# PyTorch Playground

In this code tutorial we will learn the PyTorch's basic tensor manipulation. The code in this tutorial is borrowd from the great Valerio Maggio. Follow him here: https://github.com/leriomaggio



## What is PyTorch

-  A library for Tensor manipulation;
-  a deep learning framework that provides maximum flexibility and speed

### PyTorch Basics

One of the **striking feature** of PyTorch is its *natural* integration with **NumPy** which aided a lot the adoption among researchers.

Indeed, learning `PyTorch APIs` is by far easier than learning the API of other frameworks 
(e.g. `TensorFlow`)[$^1$](#fn1)

`NumPy` integration + **Dynamic Graph** computation makes `torch` a great tool for researcher and practitioners.


<span id="fn1">Actually there are people who spent so much time and effort to learn `TF 1.x` API so that they are very reluctuant to even updated to `TF 2.x`</span>

In [1]:
import torch
import numpy as np

np.random.seed(42)

torch.manual_seed(7)

<torch._C.Generator at 0x7ff778088270>

### Tensors

**Tensors** are the **main** data structure supported by PyTorch (*everything is built around `torch.Tensor`*)

* Scalar is a single number.
* Vector is an array of numbers.
* Matrix is a 2-D array of numbers.
* Tensors are N-D arrays of numbers.

##### Creating Tensors

You can create tensors by specifying the shape as arguments.  

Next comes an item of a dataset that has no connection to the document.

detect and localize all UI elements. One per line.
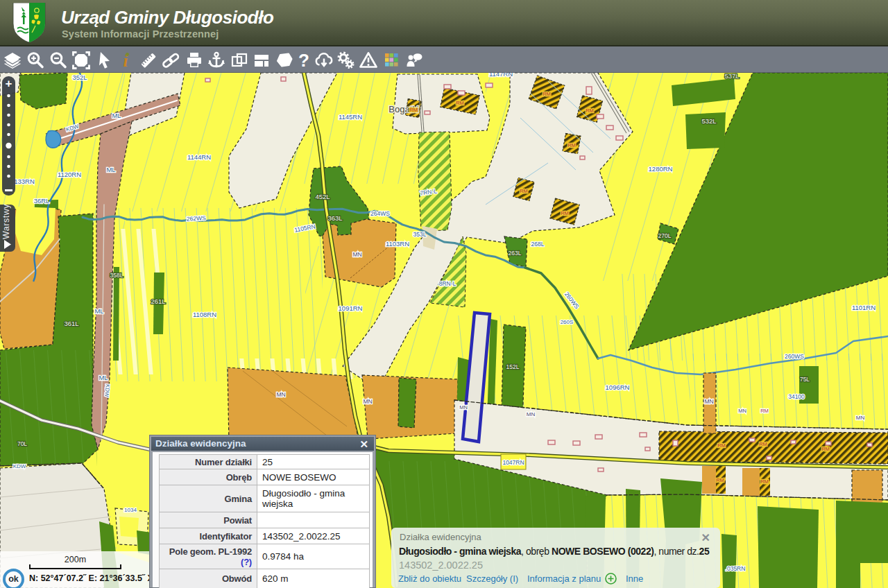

Here is a tensor with `6` rows and `4` columns

In [2]:
t = torch.Tensor(6, 4)

In [3]:
t.shape  # shape of tensor

torch.Size([6, 4])

In [4]:
t.type()  # dtype of tensor

'torch.FloatTensor'

In [5]:
t[2:4, :]  #slicing

tensor([[5.0252e-37, 0.0000e+00, 5.0249e-37, 0.0000e+00],
        [0.0000e+00, 0.0000e+00, 1.8077e-43, 0.0000e+00]])

It's common in prototyping to create a tensor with random numbers of a specific shape.

In [6]:
x = torch.rand(2, 3)
x.shape

torch.Size([2, 3])

You can also initialize tensors of ones or zeros.

In [7]:
zeros = torch.zeros(4, 4)
ones = torch.ones(4, 4)

Tensors can be initialized and then filled in place. 

Note: operations that **end in an underscore** (`_`) are in place operations by convention

In [8]:
x = torch.Tensor(3,4).fill_(5)
print(x.type())
print(x.shape)
print(x)

torch.FloatTensor
torch.Size([3, 4])
tensor([[5., 5., 5., 5.],
        [5., 5., 5., 5.],
        [5., 5., 5., 5.]])


###### `torch.Tensor` from `list` and `np.ndarray`

Tensors can be initialized from a list of lists (for 2D tensor)

In [9]:
x = torch.Tensor([[1, 2,],  
                  [3, 4,],
                  [5, 6,]
                 ])
print(x.type())
x

torch.FloatTensor


tensor([[1., 2.],
        [3., 4.],
        [5., 6.]])

... or `np.array`

In [10]:
npy = np.random.rand(4, 4)
torch.from_numpy(npy)

tensor([[0.3745, 0.9507, 0.7320, 0.5987],
        [0.1560, 0.1560, 0.0581, 0.8662],
        [0.6011, 0.7081, 0.0206, 0.9699],
        [0.8324, 0.2123, 0.1818, 0.1834]], dtype=torch.float64)

#### Tensor Types

The `FloatTensor` is the **default** tensor type.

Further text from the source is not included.